STEFAN ZWEIG

STEFAN ZWEIG

If there is a characteristic feature in the style of this writer, social activist and Austrian biographer, it is the meticulous care in psychological construction of his characters. This feature is so enriching for the reader as it is his careful narrative technique.

Stefan Zweig (1881-1942) was born in Vienna and grew up in a privileged economic and cultural environment, within a well-off Jewish family. He received his doctorate in philosophy and studied History of Literature. In these courses, he was associated with prominent names in cultural circles, he began writing poetry and, years later, he published his first novel.

He also did other genres, such as essays and theater, and translated Verlaine and Baudelaire. In the 1920s, his name was notorious, and titles such as ‘Jeremiah’ were pioneers in protesting against the intervention of Germany in World War II. When war broke out, he was exiled to Switzerland, where he worked as a correspondent for the Viennese free press and continued to criticize the war through his articles in favor of tolerance. His story ‘Decisive Moments in History’ was a great success in this regard.

He met great personalities, from Hermann Hesse to Thomas Mann, Maxim Gorky, Rainer M. Rilke and Albert Einstein, whom he visited in the exile of the physicist at the University of Princeton, United States. He wrote the libretto for the opera The Silent Woman, by Richard Strauss, but Hitler banned the play due to the Jewish origin of Zweig.

Nazism forced him to travel more frequently, to places where he could feel safe: Paris, London, Bath (England), United States, Argentina and Paraguay were among his destinations.
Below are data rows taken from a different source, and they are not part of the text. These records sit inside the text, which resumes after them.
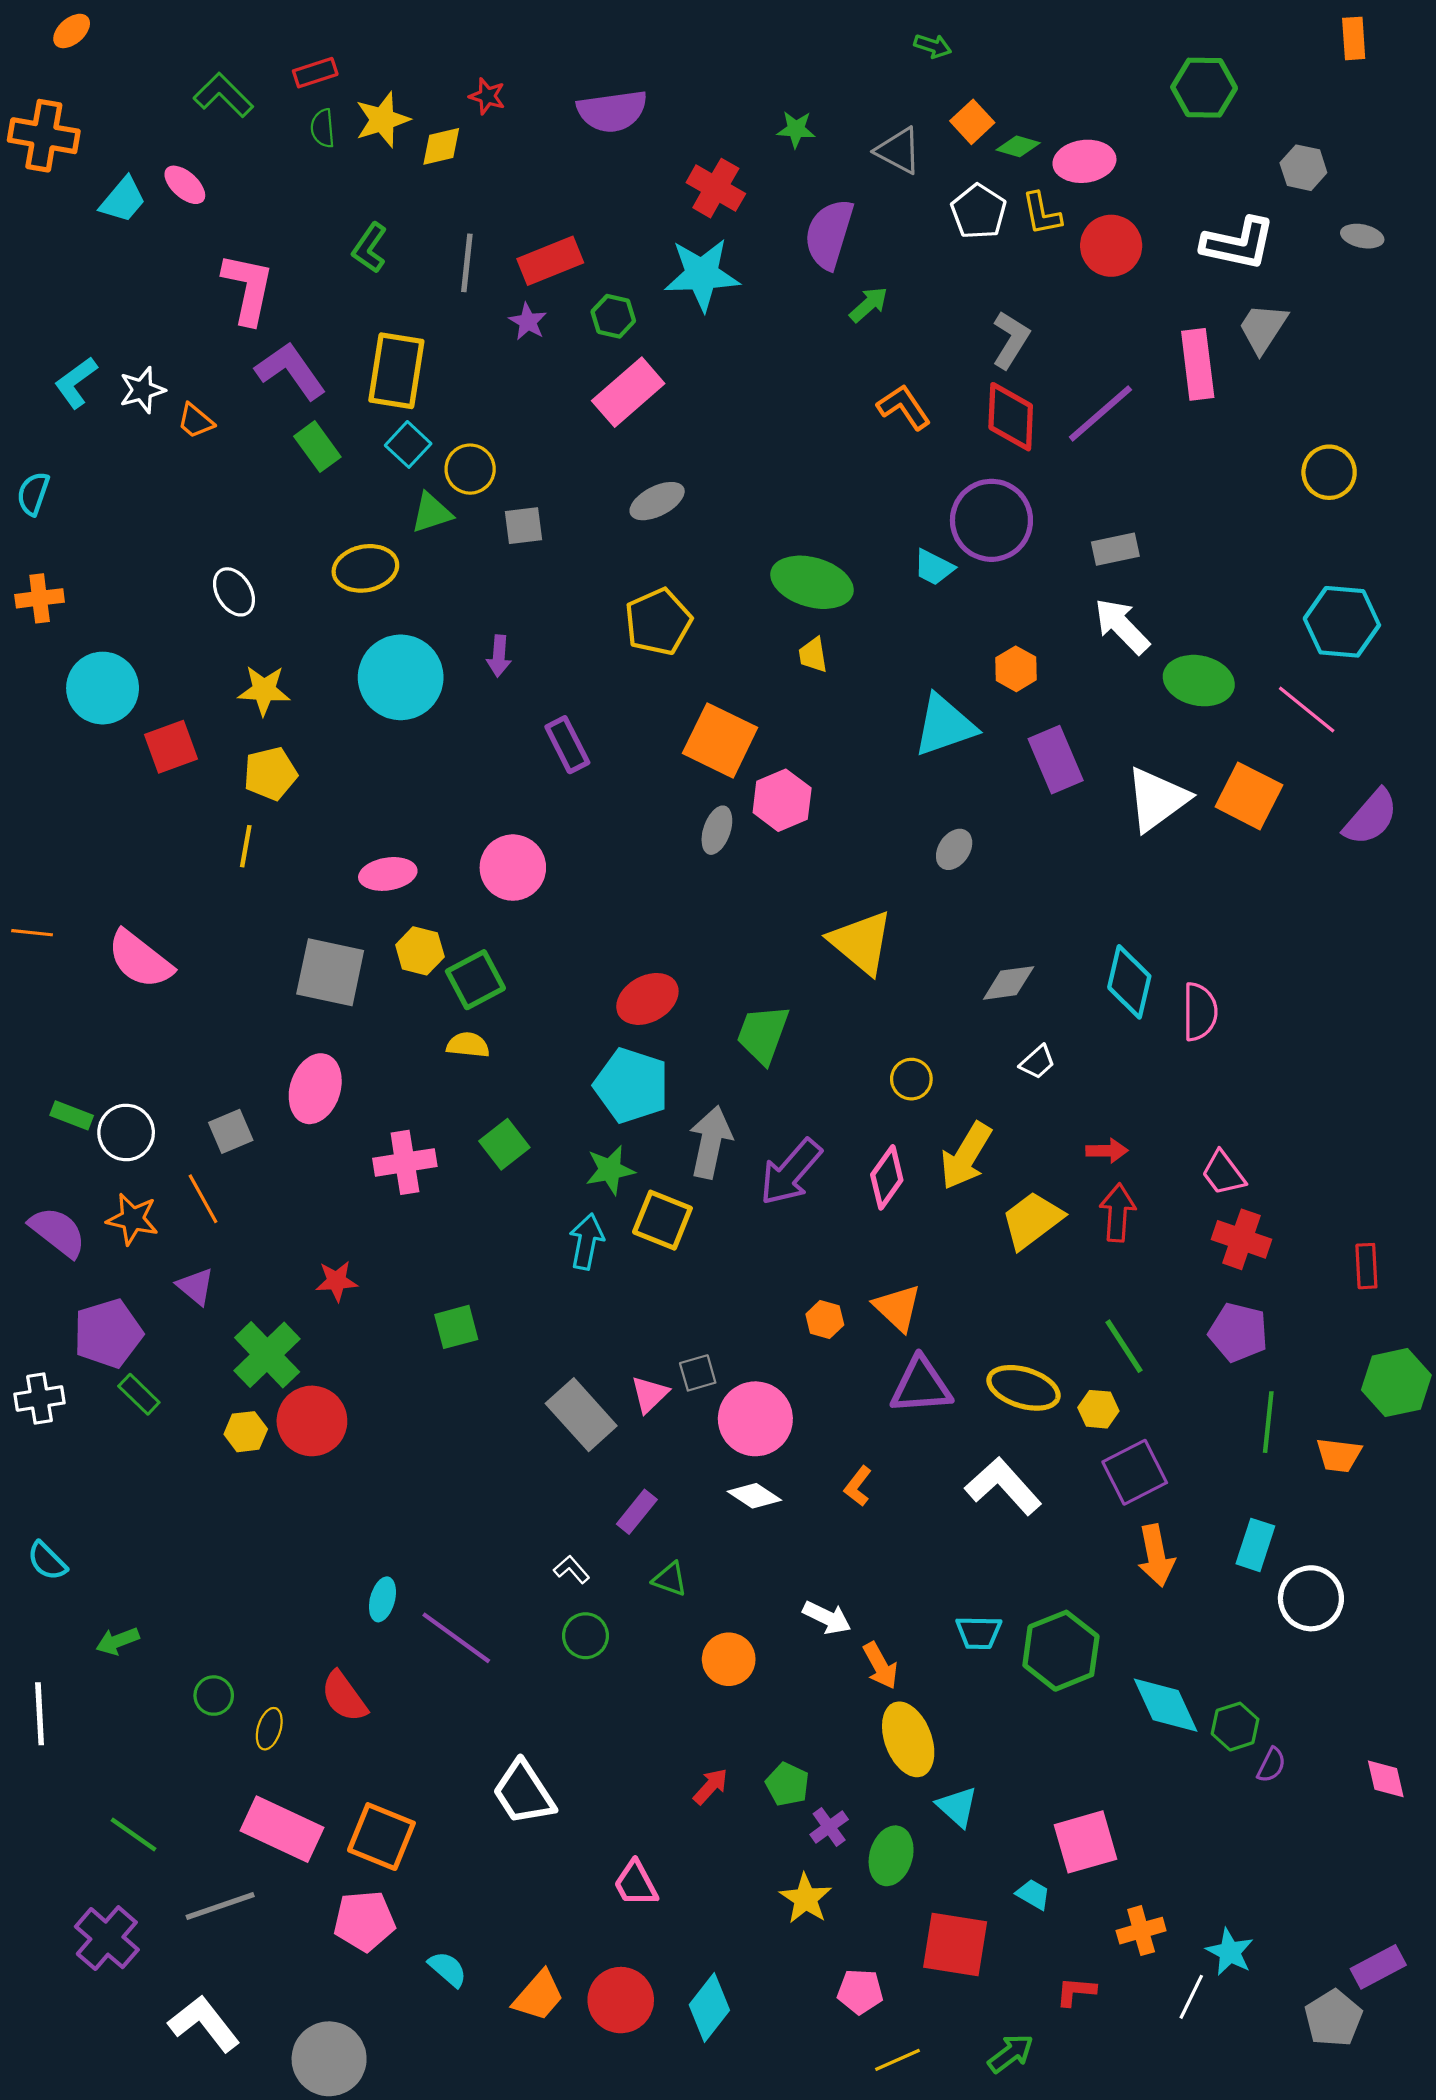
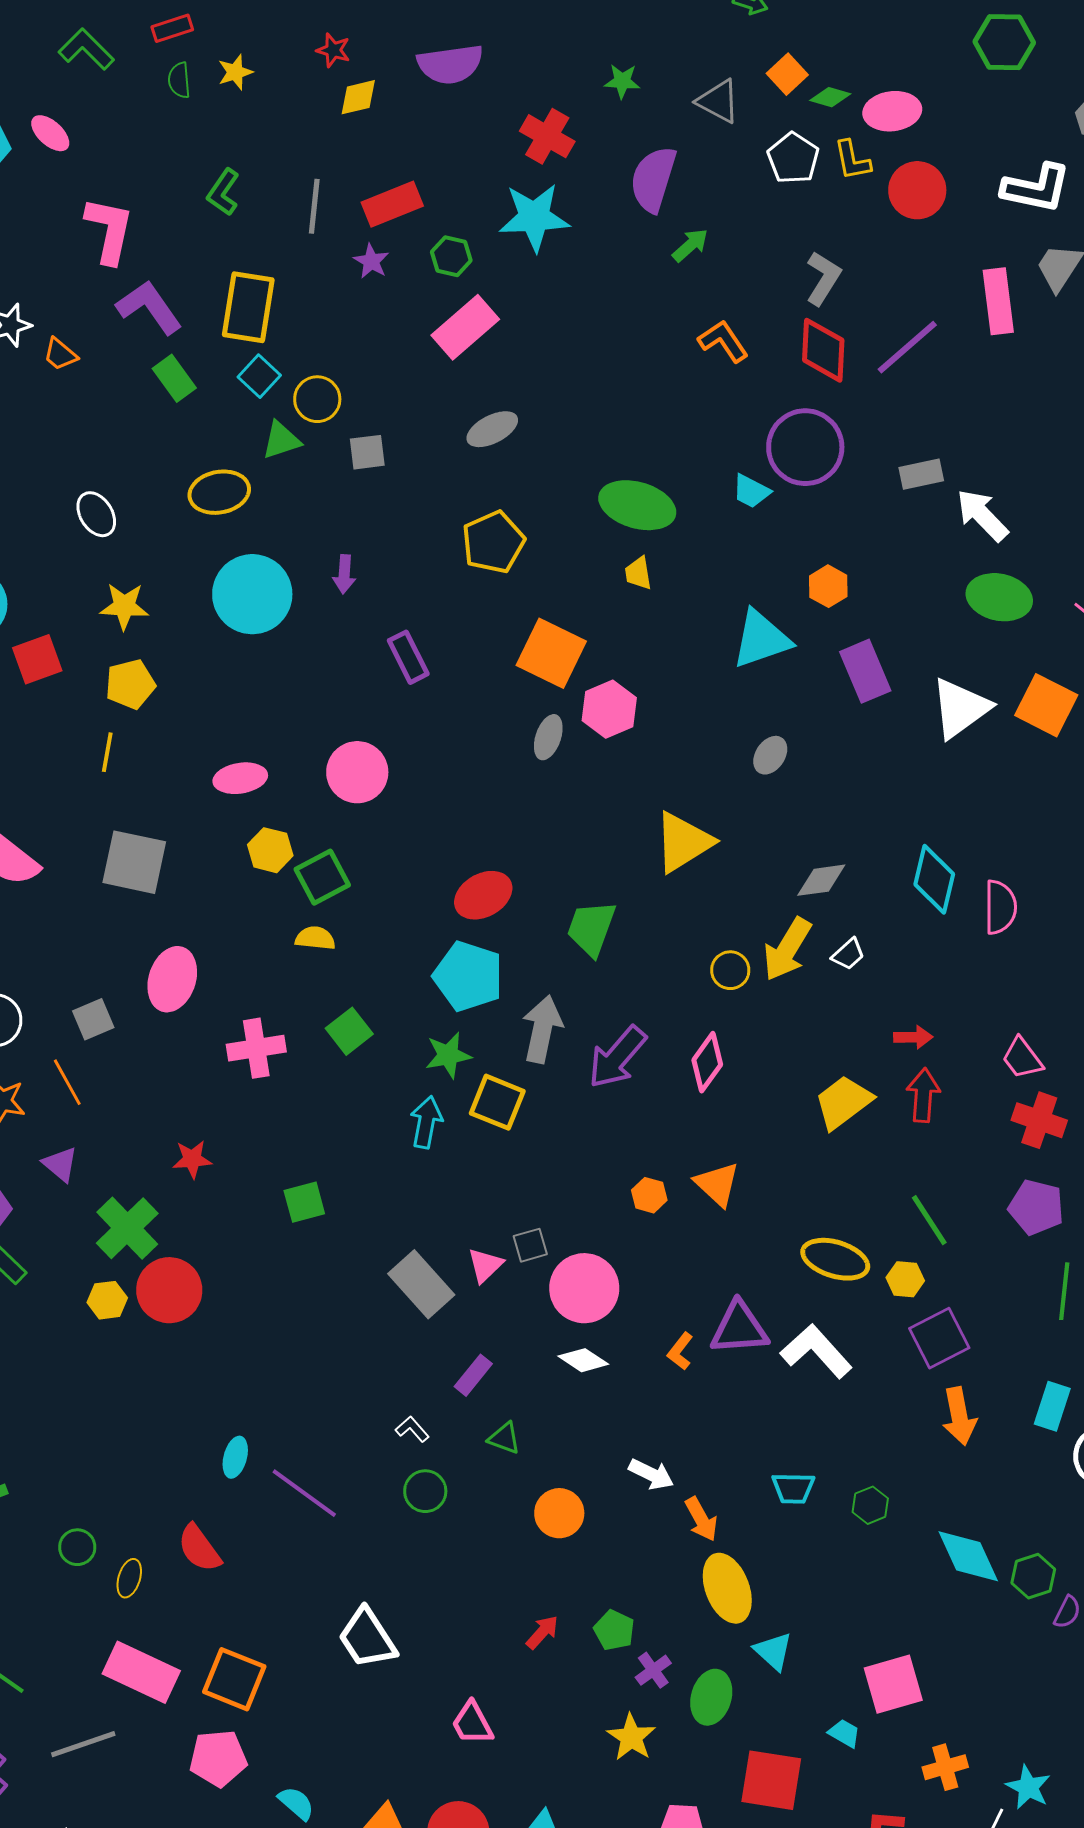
yellow star: (382, 120) -> (235, 72), size x0.7
yellow diamond: (441, 146) -> (358, 97), moved
white arrow: (1122, 626) -> (982, 515), moved
yellow triangle: (861, 942) -> (683, 842), turned 48
gray square: (330, 972) -> (134, 862), moved
yellow arrow: (966, 1156) -> (787, 949), moved
purple triangle: (921, 1386) -> (739, 1328), moved
green hexagon: (1061, 1651) -> (870, 1505), size x0.5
In the end, he settled with his second wife in Petropolis (Brazil). Believing that Nazism would spread through the world without remedy, he decided with his wife to commit suicide.

His books were banned in Germany and only over the years we have got to know the work of Stefan Zweig, to discover a great biographer – books about Marie Antoinette, Mary Stuart or Dovstoievski are incomparable – and a moving novelist (‘The Eyes of the Eternal Brother’, ‘The Royal Game’, ‘Letter from an Unknown’, among many others). Let’s remember some of his most celebrated ideas:

 

 

In pain one becomes increasingly sensitive; suffering prepares the ground for the soul, and the pain of the plow to tear the interior, prepares all spiritual fruit.

 

It is not enough to think about death, but we must have it before us ever. Then life becomes more solemn, more important, more fruitful and joyful.

 

Nothing makes people the most unnatural and insubordinate as a long and constant idleness.

 

If some art I know is to resign, because I do not regret that, having a thousand written pages, eight hundred are ending up in the trash and only two hundred are kept as quintessence.

 

No joy for one who has not walked the path of pain.

 

The spiritual man should not join any party; His kingdom is that of justice, which is everywhere on the question.

 

Only the person who has experienced light and darkness, war and peace, and failure and success, only that person has a real life experience.

 

No sacrifice is meaningless if you realize that it is a sacrifice.